I would appreciate any answers.

hm flag
Password entropy can only be precisely calculated when the passwords are randomly generated from a known set of source characters or strings. Real-world (human-generated) password 'entropy' is more about human psychology than it is about math, so it's not a solved problem by any means.
Score:3
kr flag

The answer depends on many factors. In particular:

  • If a human has generated it, the probability of some value will be higher that the probability of the others.
  • If random generator was used, it depends on what is known about its properties. If it is known that it generates some values more often that the others, this can affect the probability to guess.
  • It depends on correctness of implementation of password generator. Implementation bugs can affect the probability of some values.
  • It depends on how guessing is organized. If human is guessing, then even knowing the information above, it will have one probability. If some application is guessing, it will have another probability.
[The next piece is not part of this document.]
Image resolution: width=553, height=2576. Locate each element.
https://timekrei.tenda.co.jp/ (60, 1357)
The formula 1/2entropy is correct. But, as Royce Williams said, in many cases it is hard to calculate the entropy. Entropy is not something absolute. It depends on the context, on the factors mentioned above. For instance, password is generated randomly using lower case English letters. One person knows this exactly. Another person knows only that password can contain English letters in both cases and digits. The probability to guess for the first person will be higher.

Thus the actual question is: How to calculate entropy?

Score:2
ng flag

As others have mentioned, for entropy to be well-defined, you need to have some underlying probability distribution $D$. If you are willing to look around some unsavory places, you could look for a moderately-large data breach to get an empirical distribution of passwords that you can compute the entropy of. Alternatively there might be some user studies that have computed things like this.
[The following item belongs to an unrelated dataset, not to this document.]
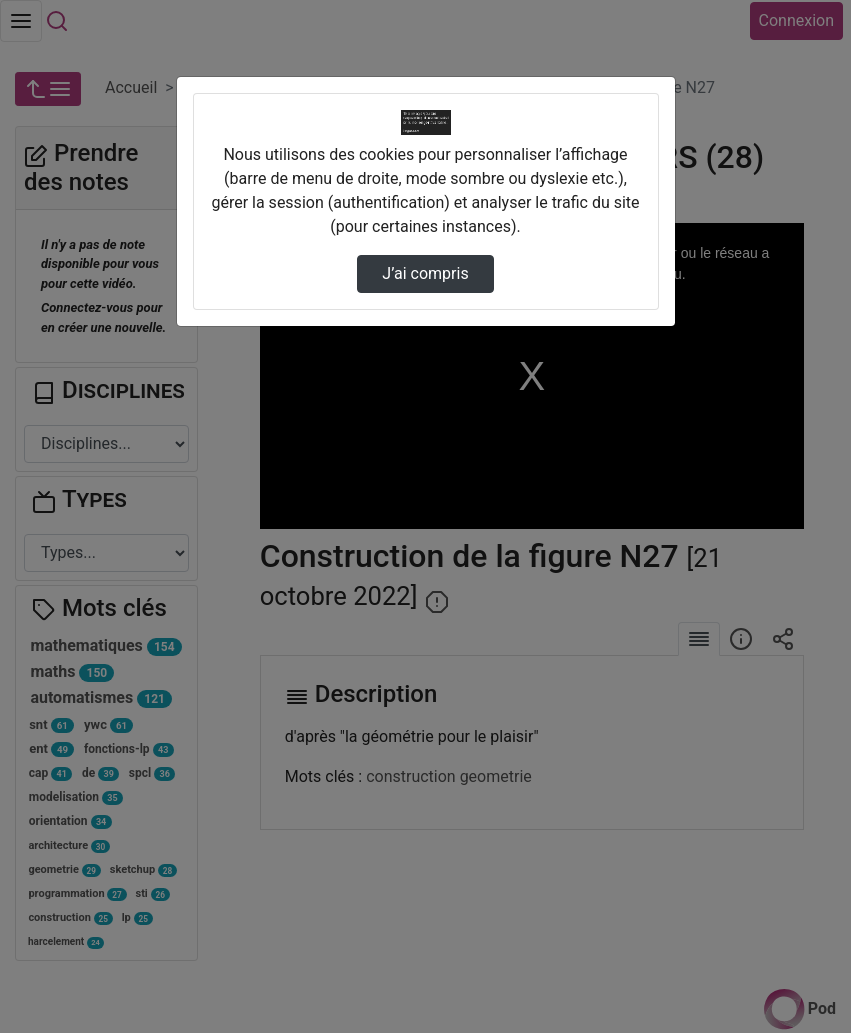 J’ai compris (425, 273)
The main point of this answer is to mention that there are multiple inequivalent notions of entropy, and that the traditional (shannon) entropy is not always the best one in cryptography. Shannon entropy is defined as

$$H(X) = \sum_{x\in \mathsf{supp}(X)} p(x)\log(1/p(x))$$

Another fairly-common notion of entropy is the min-entropy, defined as

$$H_\infty(X) = \max_{x\in \mathsf{supp}(X)} \log(1/p(x))$$

This roughly captures the most likely output under $X$. It is often much better to use for cryptographic purposes, which can be demonstrated via a simple example.

Let $X$ be a random variable that is

  1. $0$ with probability $1/2$, and
  2. uniform over $\{1,\dots,2^k\}$ with probability $1/2$.

The min entropy of this is very small (it is $1$). The shannon entropy of it is much larger (I believe it is something like $k-O(1)$, I am too lazy to compute the constant). So if you are measuring the quality of a distribution over passwords via

  • min entropy, you will think that $X$ is quite bad, vs
  • shannon entropy, you will think $X$ is quite good.

Of course, half of all users sampling passwords from $X$ can be trivially attacked, so it should perhaps be considered "bad" (in accordance to what min entropy would predict).